This kind of function starts with an empty storage, fills it and returns

In [None]:
def search1(substring, words):
    result = []
    for word in words:
        if substring in word:
            result.append(word)
    return result

# A generator function. It pauses and continues from last yield
def search2(substring, words):
    for word in words:
        if substring in word:
            yield word
            
# Out 1 -Test first function
for item in search1('zz', nltk.corpus.brown.words()):
    print(item, end=" ")
    
print('\n')

# Out 2 - Test second function
for item in search2('zz', nltk.corpus.brown.words()):
    print(item, end=" ")

In [None]:
def permutations(seq):
    if len(seq) <= 1:
        yield seq
    else:
        for perm in permutations(seq[1:]):
            for i in range(len(perm)+1):
                yield perm[:i] + seq[0:1] + perm[i:]
                
# Out 1 - Shows all permutations of a list of words
list(permutations(['police', 'fish', 'buffalo']))

## Higher Order Functions

Higher order functions are standard features f cuntional programming languageslike Haskell

In [None]:
# We define a function is_conten_word which returns only words contained in a list and apply it as first parameter 
#of function filter, which will apply is_content_word over a sentence

def is_content_word(word):
    return word.lower() not in ['a', 'of', 'the', 'and', 'will', ',', '.']

sent = ['Take', 'care', 'of', 'the', 'sense', ',', 'and', 'the',
        'sounds', 'will', 'take', 'care', 'of', 'themselves', '.']

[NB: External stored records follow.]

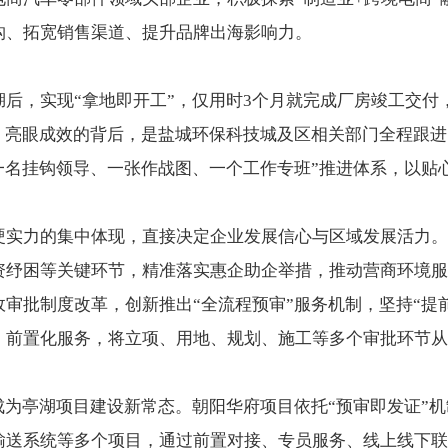
构、拓宽销售渠道、提升品牌出海影响力。
后，实现“拿地即开工”，仅用时3个月就完成厂房竣工交付，
。亮眼成效的背后，是盐城环保科技城及区相关部门全程跟进
一名挂钩领导、一张作战图、一个工作专班”推进体系，以贴心
硬实力的集中体现，直接决定企业发展信心与区域发展活力。
纾困等关键环节，精准落实惠企助企举措，推动营商环境服务
审批制度改革，创新推出“全流程预审”服务机制，坚持“提
前置化服务，将立项、用地、规划、施工等多个审批环节从“
成为亭湖项目建设新常态。朝阳华府项目依托“预审即发证”
输送系统等多个项目，通过前置对接、专员服务、线上线下联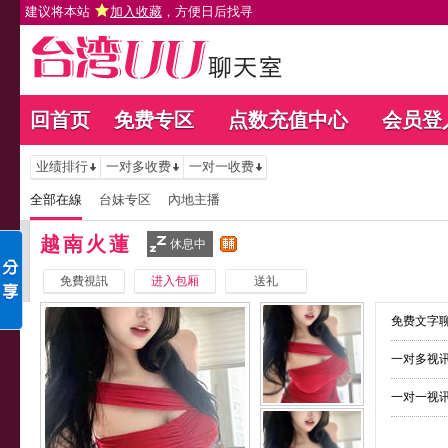
建议将本站
加入收藏
，方便日后找寻
回首页
免费专区
点数充值中心
会员登
业绩排行
一对多收费
一对一收费
全部在線
台妹专区
內地主播
越南火蓮
休息中
免費視訊
进入包厢
送礼
免费文字聊
一对多视讯
一对一视讯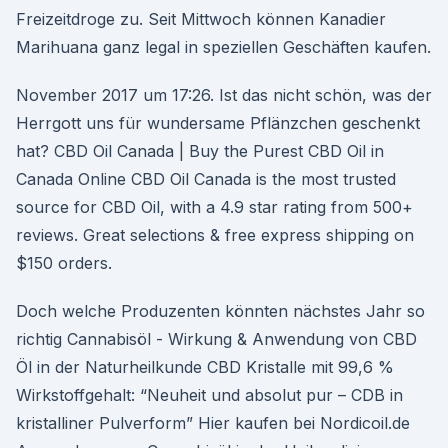
Freizeitdroge zu. Seit Mittwoch können Kanadier
Marihuana ganz legal in speziellen Geschäften kaufen.
November 2017 um 17:26. Ist das nicht schön, was der
Herrgott uns für wundersame Pflänzchen geschenkt
hat? CBD Oil Canada | Buy the Purest CBD Oil in
Canada Online CBD Oil Canada is the most trusted
source for CBD Oil, with a 4.9 star rating from 500+
reviews. Great selections & free express shipping on
$150 orders.
Doch welche Produzenten könnten nächstes Jahr so
richtig Cannabisöl - Wirkung & Anwendung von CBD
Öl in der Naturheilkunde CBD Kristalle mit 99,6 %
Wirkstoffgehalt: “Neuheit und absolut pur – CDB in
kristalliner Pulverform” Hier kaufen bei Nordicoil.de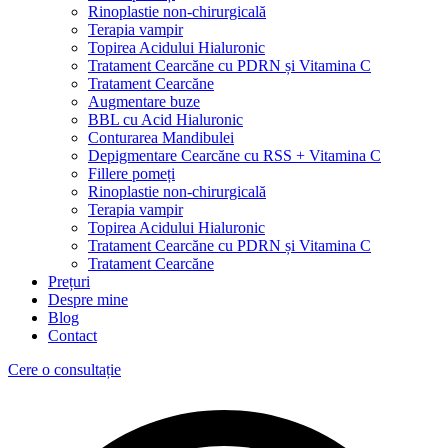
Rinoplastie non-chirurgicală
Terapia vampir
Topirea Acidului Hialuronic
Tratament Cearcăne cu PDRN și Vitamina C
Tratament Cearcăne
Augmentare buze
BBL cu Acid Hialuronic
Conturarea Mandibulei
Depigmentare Cearcăne cu RSS + Vitamina C
Fillere pomeți
Rinoplastie non-chirurgicală
Terapia vampir
Topirea Acidului Hialuronic
Tratament Cearcăne cu PDRN și Vitamina C
Tratament Cearcăne
Prețuri
Despre mine
Blog
Contact
Cere o consultație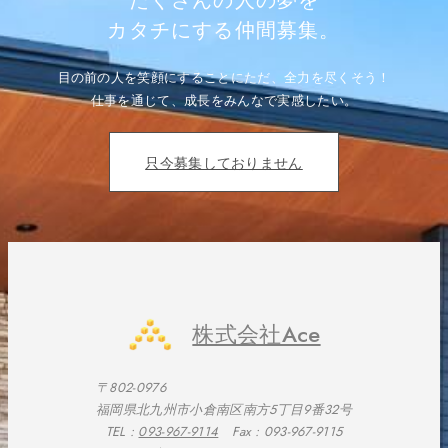
たくさんの人の夢を
シ
ョ
カタチにする仲間募集。
ン
目の前の人を笑顔にすることにただ、全力を尽くそう！
仕事を通じて、成長をみんなで実感したい。
只今募集しておりません
株式会社Ace
〒802-0976
福岡県北九州市小倉南区南方5丁目9番32号
TEL :
093-967-9114
Fax : 093-967-9115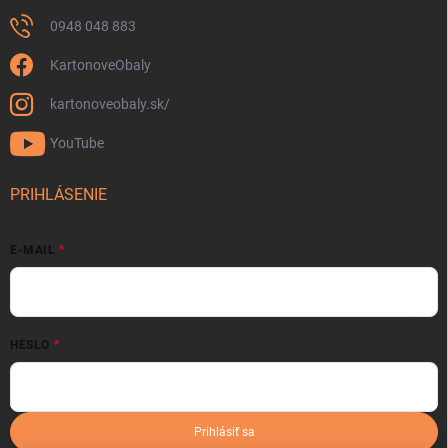
0948 048 883
KartonoveObaly
kartonoveobaly.sk/
YouTube
PRIHLÁSENIE
E-MAIL
HESLO
Prihlásiť sa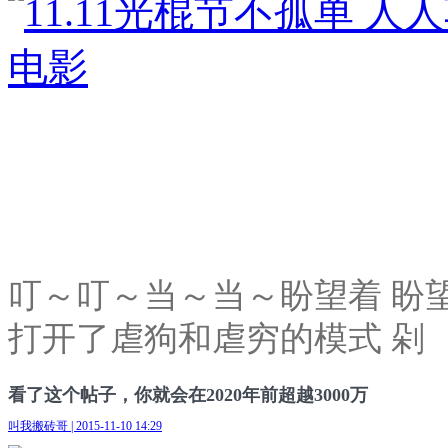
叮～叮～当～当～盼望着 盼望
打开了虐狗和虐穷的模式 剁
看了这个帖子，你就会在2020年前超越3000万
叫我搬砖哥 | 2015-11-10 14:29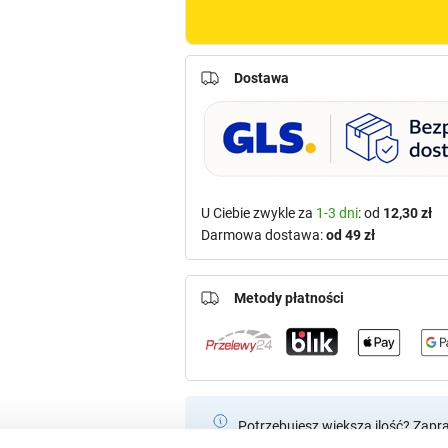
Dostawa
U Ciebie zwykle za
1-3 dni
: od
12,30 zł
Darmowa dostawa:
od 49 zł
Metody płatności
Potrzebujesz większą ilość? Zapr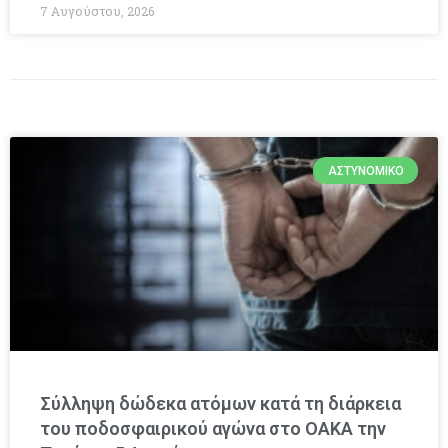
7 Αυγούστου, 2026
ΑΣΤΥΝΟΜΙΚΌ
Σύλληψη δώδεκα ατόμων κατά τη διάρκεια
του ποδοσφαιρικού αγώνα στο ΟΑΚΑ την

# Out 1 - Apply filter using the defined function
list(filter(is_content_word, sent))

# Out 2 - Same, but in another format
[w for w in sent if is_content_word(w)]

In [None]:
# map() is another high order function
lengths = list(map(len, nltk.corpus.brown.sents(categories='news')))
sum(lengths) / len(lengths)

# An equivalent implementation
lengths = [len(sent) for sent in nltk.corpus.brown.sents(categories='news')]
sum(lengths) / len(lengths)


## Named Arguments

With named arguments, they can be called in any order as inputs to a function

In [None]:
# Here is a way to call named arguments (or key-word arguments) and use pre-stablished values to them in function definition
def repeat(msg='<empty>', num=1):
    return msg * num

song = [['four', 'calling', 'birds'],
        ['three', 'French', 'hens'],
        ['two', 'turtle', 'doves']]
list(zip(song[0], song[1], song[2]))

list(zip(*song))

repeat(num = 3)

# Out 2 - Test repeat with only first ordered argument
repeat(msg = 'Alice')

# Out 3 - Test repeat with arguments in another order than declared
repeat(num=5, msg='Alice')

# Out 4 - Test repeat with default arguments
repeat()

In [None]:
# A function can take a generic amount of unnamed and named arguments
# Unnamed arguments need to be positioned first in function declaration and follow an order
# 'Unnamed' arguments are represented by *args
# "Named" or key-word arguments are represented by **kwargs

def generic(*args, **kwargs):
    print(args)
    print(kwargs)
    
generic(1, "African swallow", 'a', monty="python", x = 2)

In [None]:
# Here's another example of use of a generic list of unnamed arguments, now with variable name *song
song = [['four', 'calling', 'birds'],
        ['three', 'French', 'hens'],
        ['two', 'turtle', 'doves']]


# Out 1 - Listing a zip of the three lists
list(zip(song[0], song[1], song[2]))

# Out 2 - Same thing, but using an in-place list of arguments
list(zip(*song))

In [None]:
# A common use of opitional arguments is to permit a flag
def freq_words(file, min=1, num=10, verbose=False):
    freqdist = nltk.FreqDist()
    if verbose: print("Opening", file)
    with open(file) as f:
        text = f.read()
    if verbose: print("Read in %d characters" % len(file))
    for word in word_tokenize(text):
        if len(word) >= min:
            freqdist[word] += 1
            if verbose and freqdist.N() % 100 == 0: print(".", sep="")
    if verbose: print
    return freqdist.most_common(num)

fw = freq_words('C:\\Users\\seidi\\Desktop\\DailyToDo_LATE.txt', num=10, min=4)

fw

# 4.6 Program Development

## Structure of a Python Module

When writing modules, it is good practice to keep a well organized structure of programs, each one defining a set of similar functions or shared constants

In [None]:
# A way to start this path is to look into goo examples
# use __file__ to find the path of any module on the system

nltk.translate.metrics.__file__

## Multi-Module Programs

See Figure 4.7 in the book for an example of structured multi-mpdule program. A main analysis code imports functions from pre-defined modules

## Sources fo Error

Debugging may be hard because bugs can be a fault from the input data, the algorithm or even the programming language

 An example problem of input data was the late ph.d.n.01 wordnet corpus, which is out of naming patter used and had to be treated differently when extracting each component of the title ('ph.d.', 'n' and '01').
 The usual pattern is e.g. tree.n.01

An example of cuntion problem is when nltk interface to WordNet was defined, but no antonym could be generated, because the function worked with synsets, and an antonym is a property of a lemma

An example of python's problem is ilustrated below:

In [None]:
def find_words(text, wordlength, result=[]):
    for word in text:
        if len(word) == wordlength:
            result.append(word)
    return result

find_words(['omg', 'teh', 'lolcat', 'sitted', 'on', 'teh', 'mat'], 3)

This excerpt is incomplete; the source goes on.